The method is applied to the comparison data of MS and NMR HD exchange published previously by Zhang and collaborators [17]. For linked residues, the results in Table 2 are grouped because the sequence resolution does not allow us to assign rate constants uniquely to specific amide hydrogens. We found that 74 % of the amide hydrogen rates from MS matched the rates determined by NMR. The agreement is not perfect because of the inadequacies of the back exchange correction in those old comparison data.

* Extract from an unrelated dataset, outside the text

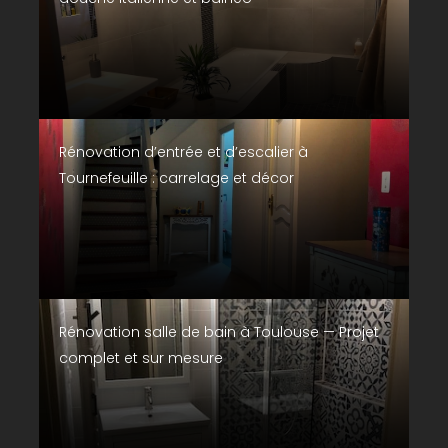
Rénovation d’entrée et d’escalier à
Tournefeuille : carrelage et décor
Rénovation salle de bain à Toulouse — Projet
complet et sur mesure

In conclusion, our tests validate the algorithm’s capability to recover correct rate constant values based on simulated deuterium uptake data. Our software program successfully extracted rate constants from deuterium incorporation data for several overlapped peptide segments following proteolytic digestion of FKBP with either pepsin or protease XIII. A major advantage of our algorithm is that it considers overlaps among all of the long stretches of proteolytic fragments, thereby increasing the sequence resolution. In other words, our procedure is capable of achieving sequence resolution better than that for an individual segment. Consequently, it relaxes the need to obtain the same peptide fragment for two states of the protein, (e.g., wild-type versus mutant, or apo versus ligand-bound) because it allows the comparison of rate constants across smaller, identical protein segments that do not necessarily belong to the same, original proteolytic fragment. Note that the rate constant for any residue is calculated from all the fragments simultaneously, limiting propagation of errors when each fragment is analyzed separately. It must be emphasized that the above conclusions are only valid in the context of error plots, Figure 1c and Figure 2c. These plots combine the limits of fidelity imposed by the experimental errors, uniqueness of fits, and sparsity of data. As in any other experimental data analysis, the answer is only valid if larger than the propagated errors. For example, when comparing two chemical states of the same protein (protein complex), we must make sure that the exchange rate difference is bigger than the contours at the desired confidence level.

Further improvements to the algorithm will include the development of a user-friendly interface that allows function management and cross-comparison between two states of the protein.